The statement made by Mayor Watson appears to reference a statement made by senior protest organizer Chris Barber, where Barber addressed those who’ve been feeling the “inconvenience” of their efforts but said this is an issue with the government – not the truckers.

“Our message to the citizens of Ottawa is one of empathy. We understand your frustration and genuinely wish there was another way for us to get our message across, but the responsibility for your inconvenience lies squarely on the shoulders of politicians who prefer to vilify and call us names rather than engage in respectful, serious dialogue.”
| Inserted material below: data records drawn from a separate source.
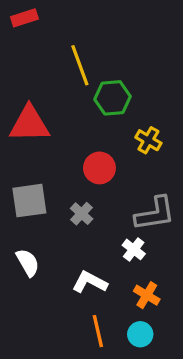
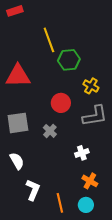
gray L-shape: (155, 214) -> (95, 116), moved
white cross: (134, 249) -> (82, 153), turned 32
white L-shape: (90, 282) -> (33, 190), moved, turned 85

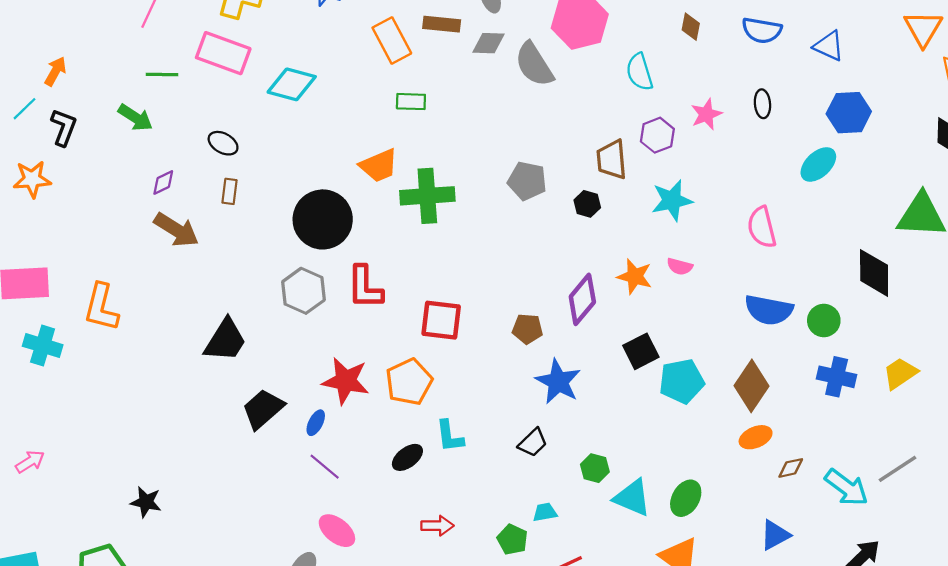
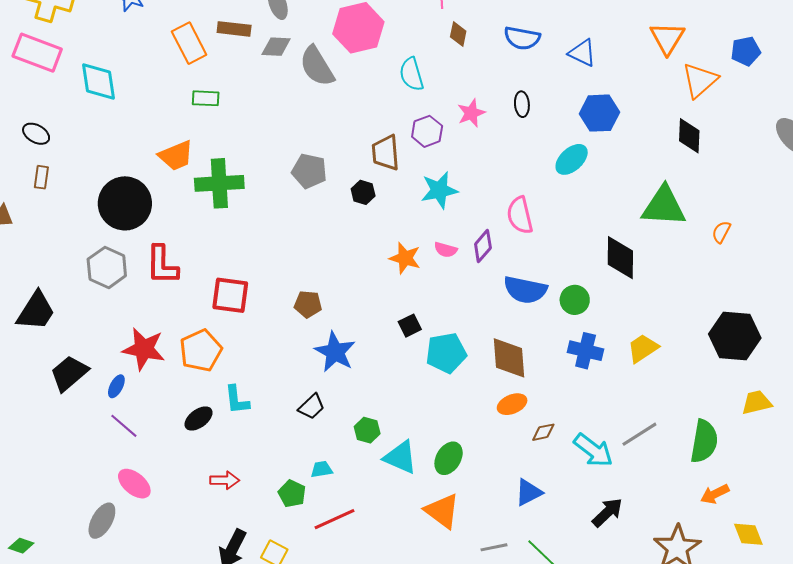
cyan diamond: (292, 84) -> (98, 82), turned 66
purple diamond: (582, 299) -> (483, 246), moved, size x0.7
black square: (641, 351) -> (410, 326), size x0.7
brown diamond: (752, 386) -> (509, 358), turned -39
Diane Deans (public contact information), who serves as an Ottawa City Councillor for Ward 10, had referenced the GoFundMe account dedicated to helping the trucker convoy – saying she wants to take legal action against the crowdfunding platform for merely allowing the lawful protesters to raise funds, despite Deans’ efforts to claim they’re breaking the law by protesting.

“I want to ask the mayor if he will pick up the phone and call GoFundMe in the states directly and demand they cease and desist sending money to these unlawful protesters. And perhaps while he’s at it he can pick up the phone and ask the Prime Minister to do the same.

We had some conversations about perhaps suing GoFundMe, but legal action takes time. And this is urgent, we need to cut off the pipeline of funding to these people that are unlawfully – mercenaries, if you would – that are unlawfully protesting and occupying our communities.”